Abstract:

The melanocyte-specific transcription factor MITF is an important gene essential for development, differentiation, and survival of melanocytes and plays an important role in melanoma. MITF is a member of the MiT family consisting of three other members, TFE3, TFEB, and TFEC. All MiT members contain a conserved domain, have the ability to homo- or hetero-dimerize, and can bind the same regulatory motif in target DNA highlighting a compensatory capacity. Recently the roles of the MiT family in oncogenesis have been expanded emphasizing multiple mechanisms of dysregulation in tumors. In particular, TFE3 and TFEB factors are involved in activating translocations in pediatric solid tumors while MITF is an amplified oncogene in metastatic melanoma and has been established as a direct downstream effector of the fusion oncoprotein EWS-ATF1.

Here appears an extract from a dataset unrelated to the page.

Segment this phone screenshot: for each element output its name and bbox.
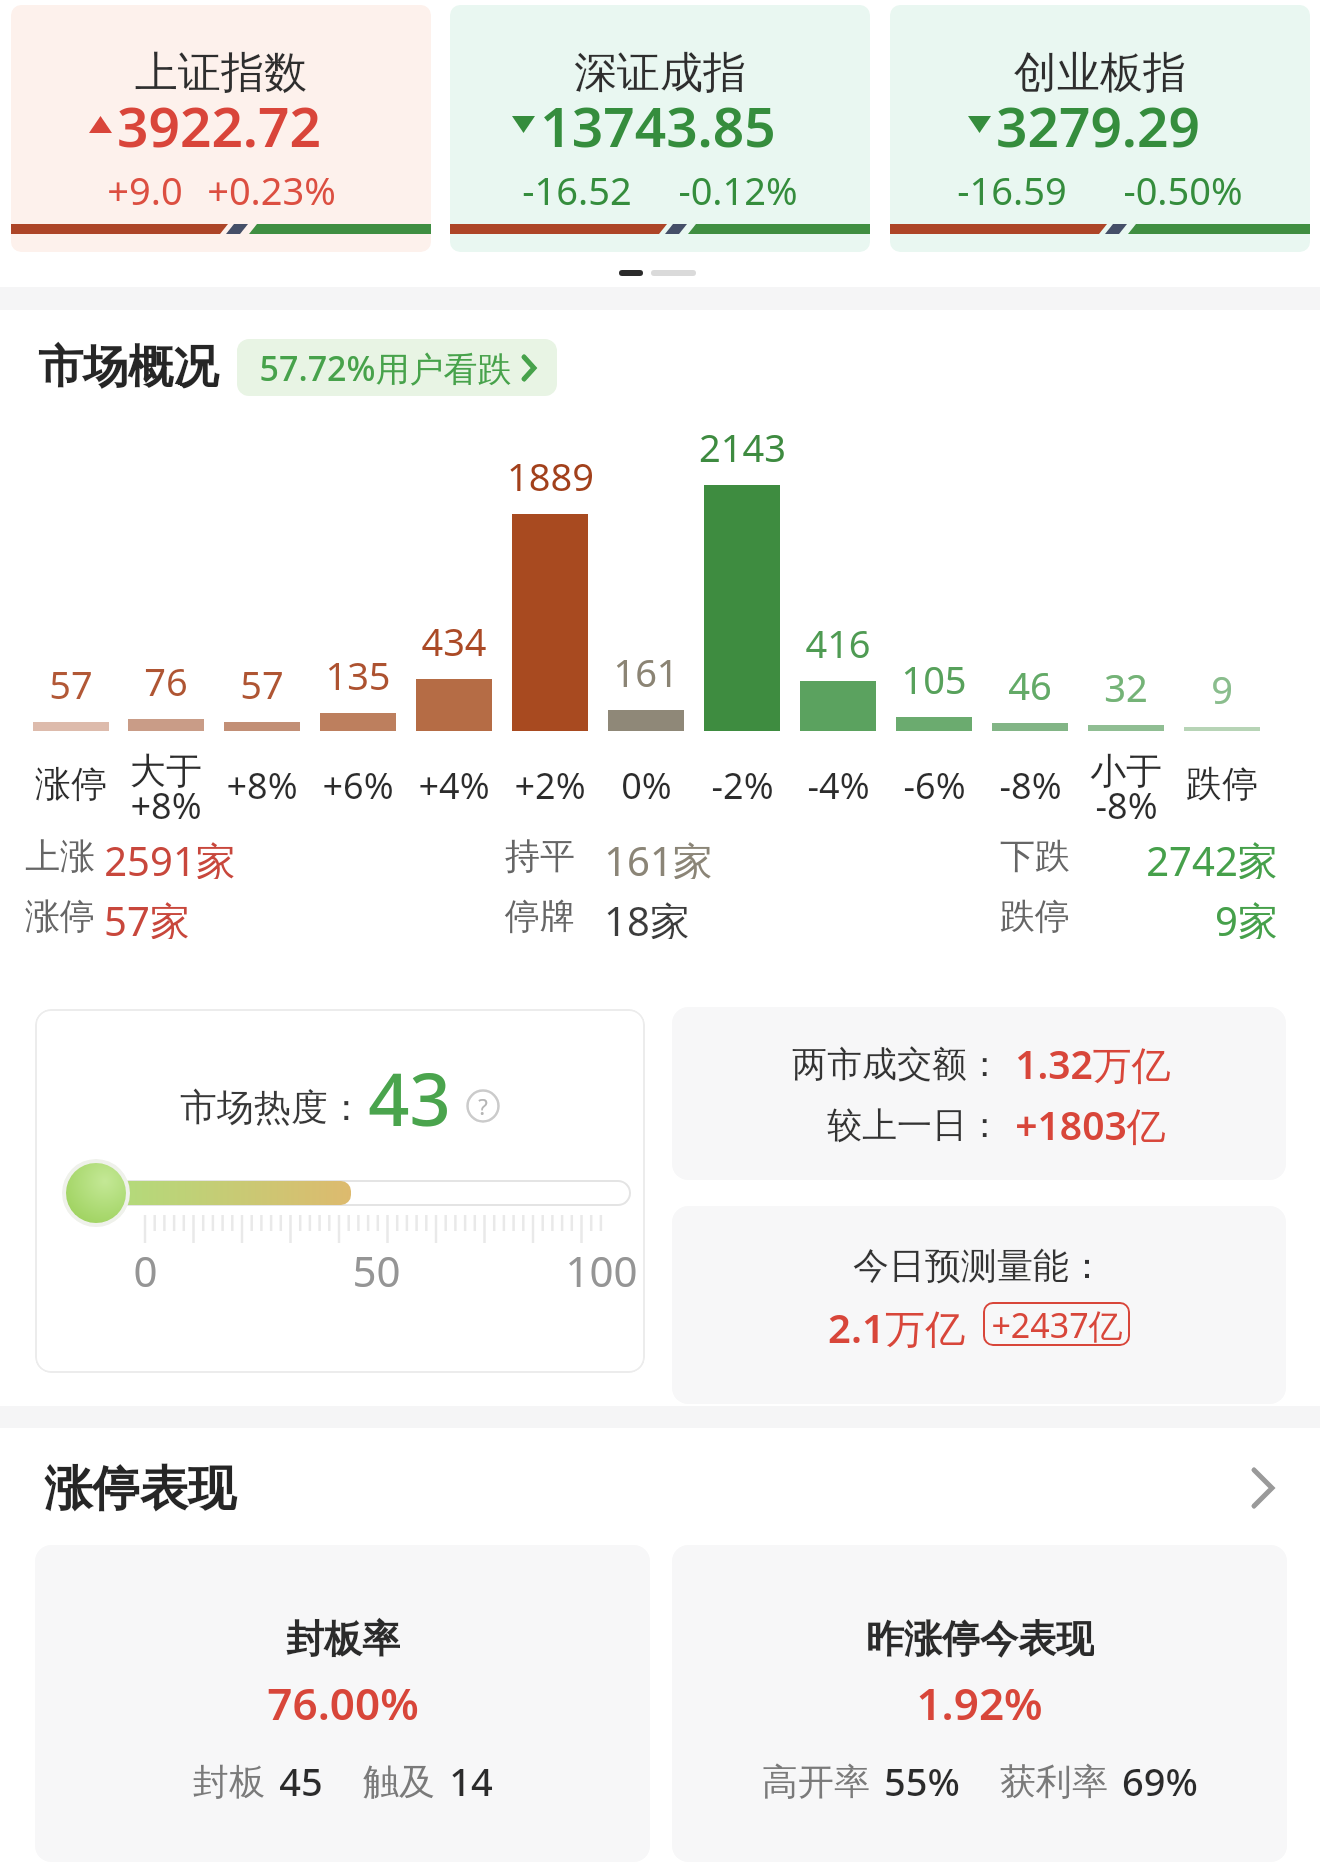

This study used informatics approaches and molecular and biochemical techniques to examine melanomas with low MITF expression. As melanoma progresses, the expression of MITF decreases as detected by immunohistochemistry, a decrease correlated with poor prognosis, thus making these melanomas important to explore. New roles for TFE3 and TFEB in these melanomas and additionally TFEB in squamous cell carcinoma are established. This study demonstrates that overexpression of TFE3 is functionally important for the growth and proliferation of a subset of melanomas and oncogenic NFkB can transcriptionally regulate TFE3 contributing to its elevated expression. This study also establishes a new mechanism of dyregulation for TFEB through amplification and the amplified TFEB is necessary for the growth of melanoma and squamous cell carcinoma. Additionally, this study shows loss of SOX10, an upstream regulator of MITF, can contribute to MITF loss. Ectopic SOX10 expression can restore MITF expression which has implications for vaccine studies where MITF or MITF target antigen expression is often lost leading to relapse. The projects of this study combined help give new insight into the roles of the MiT family in melanoma, a role only attributed to MITF previously and it redefines the mechanism of action of the MiT family, particularly TFE3 and TFEB, where dysregulated expression can occur through a genetic lesion such as amplification or by elevated transcriptional regulation.